The arrangement, a boulder-burial, is a monument type found occasionally in south-west Ireland, in which a substantial capstone is propped above a low setting of uprights, sometimes covering a burial deposit. What made the Dromteewakeen example especially tantalising, and ultimately frustrating, was that it no longer exists in its original form, leaving only the record of what was once there.
Before its destruction, the capstone measured roughly 1.6 metres by 1.35 metres and sat above four or more smaller stones. It stood approximately 24 metres to the north-east of a stone row, a prehistoric alignment of standing stones that survives nearby, which suggests the two monuments may have belonged to the same landscape of ceremonial or funerary activity.

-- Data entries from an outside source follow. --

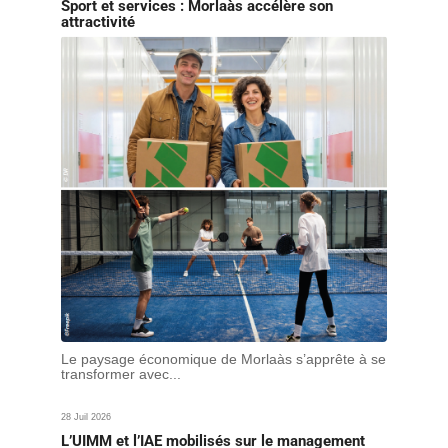
Sport et services : Morlaàs accélère son
attractivité
Le paysage économique de Morlaàs s’apprête à se
transformer avec...
28 Juil 2026
L’UIMM et l’IAE mobilisés sur le management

Seán Ó Nualláin documented the feature in 1988, and the following year John Sheehan excavated an area of around 18 square metres centred on the original location. The excavation produced no finds whatsoever, and nothing survived beneath or around the site that could confirm whether it had ever contained a burial or served any other identifiable purpose. The careful qualifier "possible boulder-burial" has remained attached to the site ever since, a small admission that Bronze Age intent does not always survive long enough for us to read it clearly.